Following on from blog 3 down (26th Feb) more on the US Federal Budget that has been voted down in The Senate.
Yesterday, Republicans Party leaders wrote to the Speaker of the House and the Majority Leader asking for the upcoming omnibus spending bill to be posted online so everyone can read it. They wrote, "[T]he [Democratic] Majority has asked the American taxpayers to fund nearly $1.5 trillion in new government spending [roughly $14,000 per family] in just four short weeks. And yet now the Majority plans to spend hundreds of billions more without yet sharing the content of the bill with Republican Members or the public. In the midst of a severe recession, taxpayers have a right to see each provision of this legislation and evaluate the merit of each dollar of government spending their children and grandchildren are being required to fund."
Through the second half of 2008, the Bush Administration was pushing the bailout bill, TARP - worth (merely as a convenient measure) $3,000 per household in spending. The Federal budget year ends in September. So while TARP was voted down before being voted through, Congress passed a bill to authorise the regular spending of the Federal government into early March 2009, worth about $8,000 per household for 5 months. Congress didn’t finish the regular fiscal year 2009 spending process, and so kicked that can down the road until after the Presidential election by authorising funding until March 6th, until after both handover of the White House and time for the new administration to fully populate all office desks.

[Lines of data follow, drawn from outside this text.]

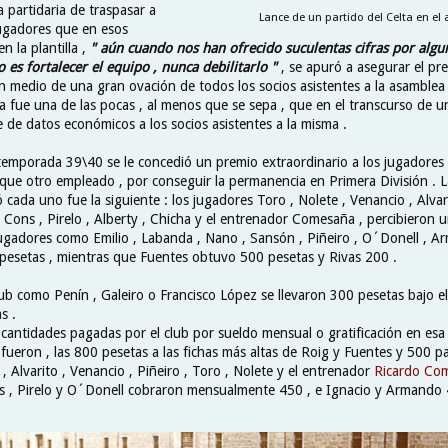
a partidaria de traspasar a
Lance de un partido del Celta en el 
ugadores que en esos
 la plantilla ,
" aún cuando nos han ofrecido suculentas cifras por algun
 es fortalecer el equipo , nunca debilitarlo "
, se apuró a asegurar el pre
n medio de una gran ovación de todos los socios asistentes a la asamblea 
ña fue una de las pocas , al menos que se sepa , que en el transcurso de 
e de datos económicos a los socios asistentes a la misma .
 temporada 39\40 se le concedió un premio extraordinario a los jugadores 
n que otro empleado , por conseguir la permanencia en Primera División . 
 cada uno fue la siguiente : los jugadores Toro , Nolete , Venancio , Alvar
, Cons , Pirelo , Alberty , Chicha y el entrenador Comesaña , percibieron 
jugadores como Emilio , Labanda , Nano , Sansón , Piñeiro , O´Donell , A
pesetas , mientras que Fuentes obtuvo 500 pesetas y Rivas 200 .
ub como Penín , Galeiro o Francisco López se llevaron 300 pesetas bajo 
s .
 cantidades pagadas por el club por sueldo mensual o gratificación en es
ueron , las 800 pesetas a las fichas más altas de Roig y Fuentes y 500 pa
 , Alvarito , Venancio , Piñeiro , Toro , Nolete y el entrenador
Ricardo Co
s , Pirelo y O´Donell cobraron mensualmente 450 , e Ignacio y Armando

Then the priority became the Economic Stimulus Bill (fiscal stimulus or deficit-spending- that-we-hope- will-be-a-stimulus) worth $4,300 per household. Note deficit spending is Federal government spending minus revenue = net new Treasury bonds.
Funding for the regular operations of most of the government flashed "fuel tank empty" last week just as a bill to finish out the fiscal year was heading to final passage. But there were upwards of 9,000 'earmarks' (special interest projects, otherwise known as 'pork barrel') in that bill, and that didn’t sit right with a lot of people, especially given that in the Presidential debates both candidates were adament they would scrutinise each and every earmark and probably cancel most of them. So Senate conservatives took up the anti-earmark crusade and prevented passage of the omnibus spending bill on Friday 6th. So, instead, Congress passed another short-term spending bill. H.J. Res. 38 or £100 per household to fund the federal government until Wednesday, the 11th. By then, Congress must figure out what to do with the earmarks to get H.R. 1105 bill passed in the Senate to fund the government through to September 30th at about $4,090 per U.S. household.
The bill that’s in only very few offices on Capitol Hill totals about $500 billion, or $5,100 per household to cover 7 months and less than one third of the total annual Government budget. One solution might be to strip the earflaps out and put them all in a sperate bill for line by line debate. That should keep Congress busy for a few months?